On dit science-fiction.
On dit L’herbe rouge.

 

L’odeur du sang, sans son prix.
L’envie de meurtre, sans action.
Un univers crédible de naturel.
Un monde sans morale.

Les femmes sont bêtes, parce qu’on les veut ainsi.
Les hommes se consolent comme les femmes.

Et une machine.
Une belle machine.
De celle qui vous font remonter dans le temps.
De celle qui vous psychanalyse.
De celle qui … mais nous ne vous en dirons pas plus.

Ce roman est un petit bijou de lucidité, d’étrangeté et de subtilité.

Lucide parce que naturel et à peine métaphorique. On retrouve une critique amusée autant qu’acerbe de notre société. Mais jamais de jugement, si ce n’est une ironie mordante.

Etrange parce que si science-fiction il y a, les ressorts de l’intrigue tiennent plus du fantastique d’un Dorian Gray. D’ailleurs Wilde ne tombe pas mal à propos, et les peurs de son héros  sont comme une lien de parenté avec un des héros de Vian. Héros moderne s’il en est puisqu’il est scientifique, un de ces scientifiques bien portant qu’on retrouve dans la java atomique.
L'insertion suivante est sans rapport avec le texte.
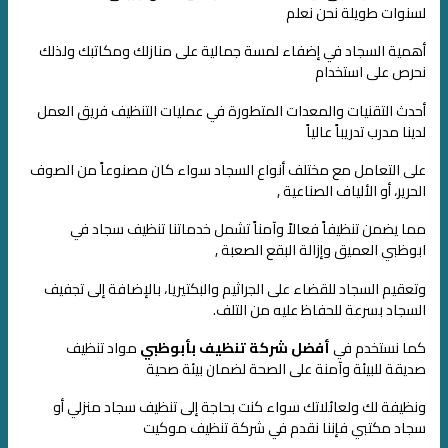
لسنوات طويلة
نحن نعلم
أهمية السجاد في إضفاء لمسة جمالية على منازلك ومكاتبك
ولذلك
نحرص على استخدام
أحدث التقنيات والمعدات المتطورة في عمليات التنظيف
فريق العمل
لدينا مدرب تدريباً عالياً
على التعامل مع مختلف أنواع السجاد سواء كان مصنوعاً من الصوف
الحرير، أو الألياف
الصناعية
,
مما يضمن تنظيفاً فعالاً وآمناً
تشمل خدماتنا تنظيف سجاد في
ابوظبي العميق وإزالة البقع الصعبة ,
وتعقيم السجاد للقضاء على الجراثيم والبكتيريا، بالإضافة إلى تجفيف
السجاد بسرعة للحفاظ عليه من التلف.
كما نستخدم في
أفضل شركة تنظيف بأبوظبي
مواد تنظيف
صديقة للبيئة وآمنة على الصحة
لضمان بيئة صحية
ونظيفة لك ولعائلاتك سواء كنت بحاجة إلى تنظيف سجاد منزلي أو
سجاد مكتبي
فإننا نقدم في شركة تنظيف موكيت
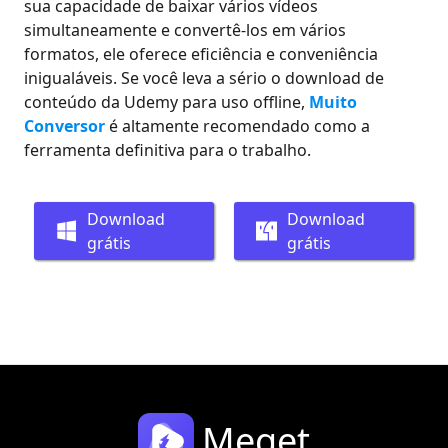
sua capacidade de baixar vários vídeos
simultaneamente e convertê-los em vários
formatos, ele oferece eficiência e conveniência
inigualáveis. Se você leva a sério o download de
conteúdo da Udemy para uso offline,
Muito
Conversor
é altamente recomendado como a
ferramenta definitiva para o trabalho.
Download
Download
grátis
grátis
Meget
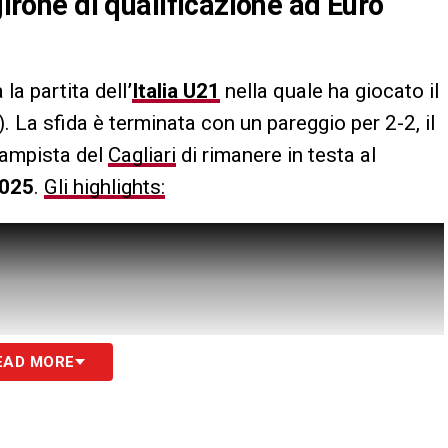
girone di qualificazione ad Euro
 la partita dell
’
Italia U21
nella quale ha giocato il
). La sfida è terminata con un pareggio per 2-2, il
campista del
Cagliari
di rimanere in testa al
2025
.
Gli highlights:
EAD MORE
Subtil enfin parce que malgré ces références, malgré cette moquerie métaphorique, tout reste léger, presque banal, trop banal même, trop commun. Les personnages eux mêmes ne s’étonnent pas de grand chose. Les événements ont pourtant de quoi surprendre, même un petit peu. Si l’on relativise l’actualité quotidienne à laquelle on nous soumets, il est plausible que nous non plus, plus rien ne nous étonne.
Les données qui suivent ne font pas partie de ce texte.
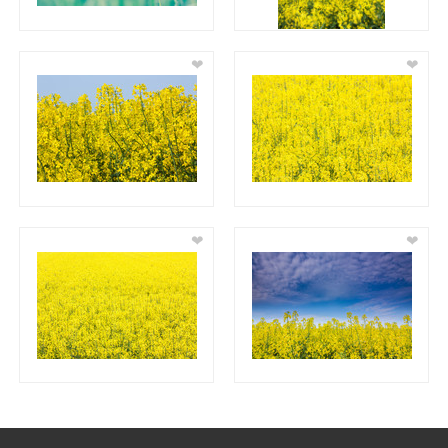
❤
❤
❤
❤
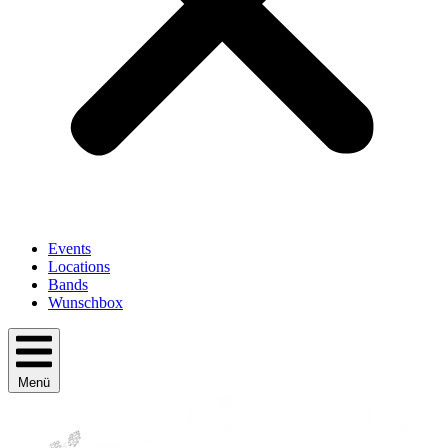
Events
Locations
Bands
Wunschbox
Menü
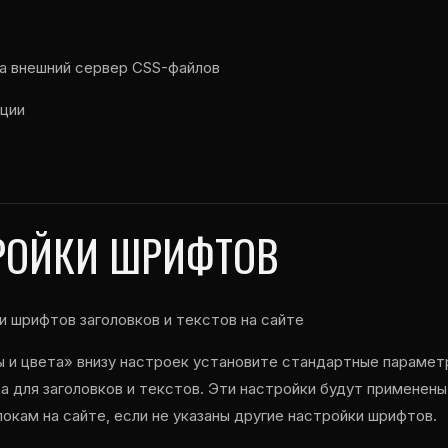
а внешний сервер CSS-файлов
ации
РОЙКИ ШРИФТОВ
и шрифтов заголовков и текстов на сайте
 и цвета» внизу настроек установите стандартные парамет
 для заголовков и текстов. Эти настройки будут применены
окам на сайте, если не указаны другие настройки шрифтов.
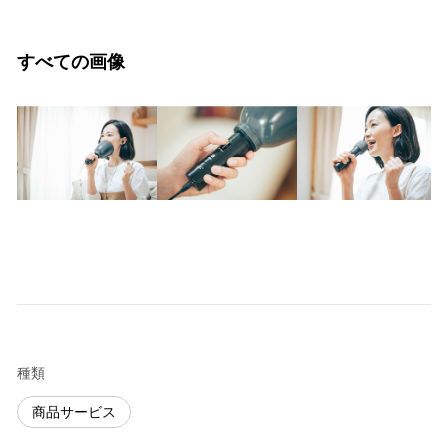
すべての画像
種類
商品サービス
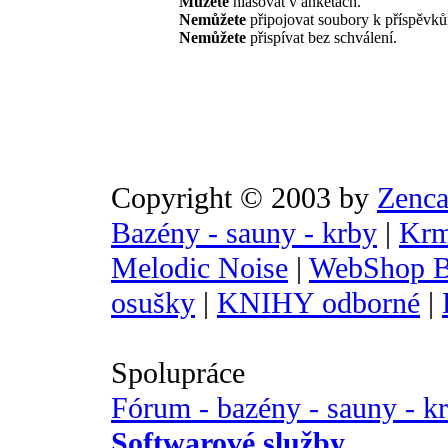
Můžete
hlasovat v anketách.
Nemůžete
připojovat soubory k příspěvk
Nemůžete
přispívat bez schválení.
Copyright © 2003 by
Zenca
Bazény - sauny - krby
|
Krm
Melodic Noise
|
WebShop B
osušky
|
KNIHY odborné
|
Spolupráce
Fórum - bazény - sauny - k
Softwarové služby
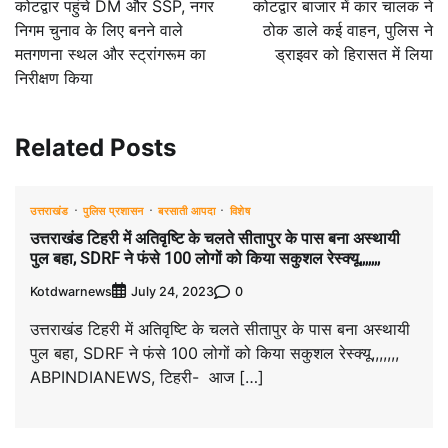
कोटद्वार पहुंचे DM और SSP, नगर
कोटद्वार बाजार में कार चालक ने
निगम चुनाव के लिए बनने वाले
ठोक डाले कई वाहन, पुलिस ने
मतगणना स्थल और स्ट्रांगरूम का
ड्राइवर को हिरासत में लिया
निरीक्षण किया
Related Posts
उत्तराखंड
पुलिस प्रशासन
बरसाती आपदा
विशेष
उत्तराखंड टिहरी में अतिवृष्टि के चलते सीतापुर के पास बना अस्थायी
पुल बहा, SDRF ने फंसे 100 लोगों को किया सकुशल रेस्क्यू,,,,,,,
Kotdwarnews
0
July 24, 2023
उत्तराखंड टिहरी में अतिवृष्टि के चलते सीतापुर के पास बना अस्थायी
पुल बहा, SDRF ने फंसे 100 लोगों को किया सकुशल रेस्क्यू,,,,,,,
ABPINDIANEWS, टिहरी- आज […]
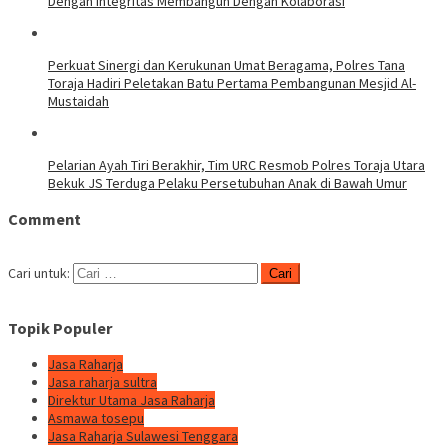
Dengan Integritas Membangun Dengan Kolaborasi
Perkuat Sinergi dan Kerukunan Umat Beragama, Polres Tana
Toraja Hadiri Peletakan Batu Pertama Pembangunan Mesjid Al-
Mustaidah
Pelarian Ayah Tiri Berakhir, Tim URC Resmob Polres Toraja Utara
Bekuk JS Terduga Pelaku Persetubuhan Anak di Bawah Umur
Comment
Cari untuk:
Topik Populer
Jasa Raharja
Jasa raharja sultra
Direktur Utama Jasa Raharja
Asmawa tosepu
Jasa Raharja Sulawesi Tenggara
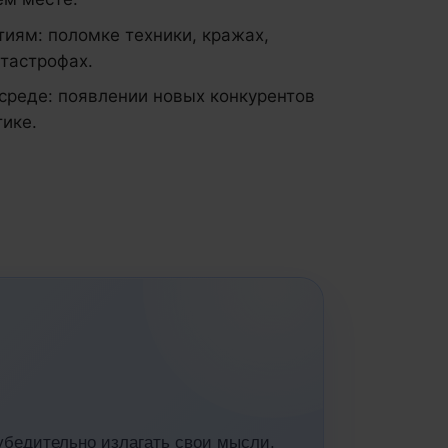
иям: поломке техники, кражах,
тастрофах.
среде: появлении новых конкурентов
тике.
 убедительно излагать свои мысли,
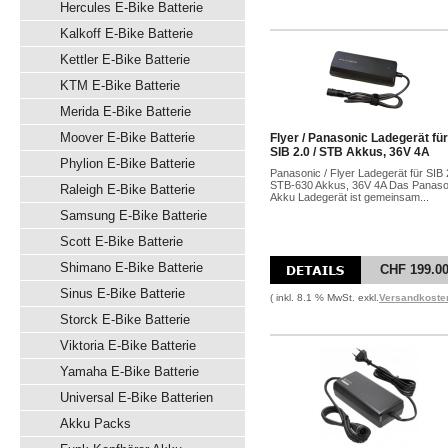
Hercules E-Bike Batterie
Kalkoff E-Bike Batterie
Kettler E-Bike Batterie
KTM E-Bike Batterie
Merida E-Bike Batterie
Moover E-Bike Batterie
Flyer / Panasonic Ladegerät für
SIB 2.0 / STB Akkus, 36V 4A
Phylion E-Bike Batterie
Panasonic / Flyer Ladegerät für SIB 2
STB-630 Akkus, 36V 4A Das Panaso
Raleigh E-Bike Batterie
Akku Ladegerät ist gemeinsam...
Samsung E-Bike Batterie
Scott E-Bike Batterie
Shimano E-Bike Batterie
CHF 199.0
Sinus E-Bike Batterie
( inkl. 8.1 % MwSt. exkl.
Versandkoste
Storck E-Bike Batterie
Viktoria E-Bike Batterie
Yamaha E-Bike Batterie
Universal E-Bike Batterien
Akku Packs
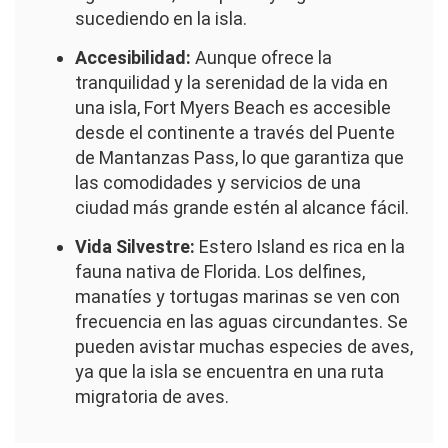
sucediendo en la isla.
Accesibilidad:
Aunque ofrece la
tranquilidad y la serenidad de la vida en
una isla, Fort Myers Beach es accesible
desde el continente a través del Puente
de Mantanzas Pass, lo que garantiza que
las comodidades y servicios de una
ciudad más grande estén al alcance fácil.
Vida Silvestre:
Estero Island es rica en la
fauna nativa de Florida. Los delfines,
manatíes y tortugas marinas se ven con
frecuencia en las aguas circundantes. Se
pueden avistar muchas especies de aves,
ya que la isla se encuentra en una ruta
migratoria de aves.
Même si l’univers est si rouge et enfoncé dans une certaine mélancolie, une bile noire, on aimerait le voir en film, en peinture ou en aquarelle. Dilué dans l’eau des images, les mots de Vian prendrait leur amplitude et leur côté magique brillerait tout autant que dans nos têtes liseuses.

Dans la plupart des éditions, L’herbe rouge est suivi des Lurettes fourrées qui est tout autant lucide, étrange et subtil. On trouve un peu du naturel non clinquant d’un Bradbury des Chroniques Martiennes dans les scènes quotidiennes d’un temps hors du temps des Lurettes comme de L’herbe.

A savourer, le temps d’un voyage en train.